● **EXERCISE INSTRUCTIONS**:
Which lines of the records below contain the string "magnetic"? Report each of them.

● **TASK MATERIAL**:
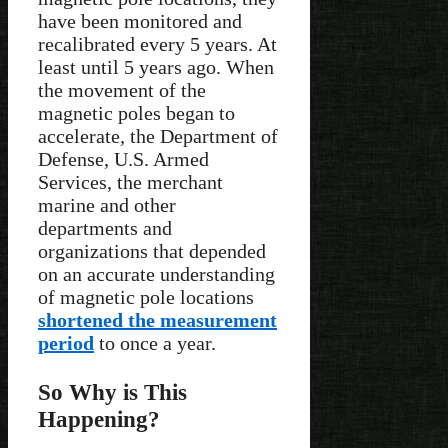
have been monitored and
recalibrated every 5 years. At
least until 5 years ago. When
the movement of the
magnetic poles began to
accelerate, the Department of
Defense, U.S. Armed
Services, the merchant
marine and other
departments and
organizations that depended
on an accurate understanding
of magnetic pole locations
shortened the measurement
period
to once a year.
So Why is This
Happening?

● **YOUR SOLUTION**:
magnetic poles began to
of magnetic pole locations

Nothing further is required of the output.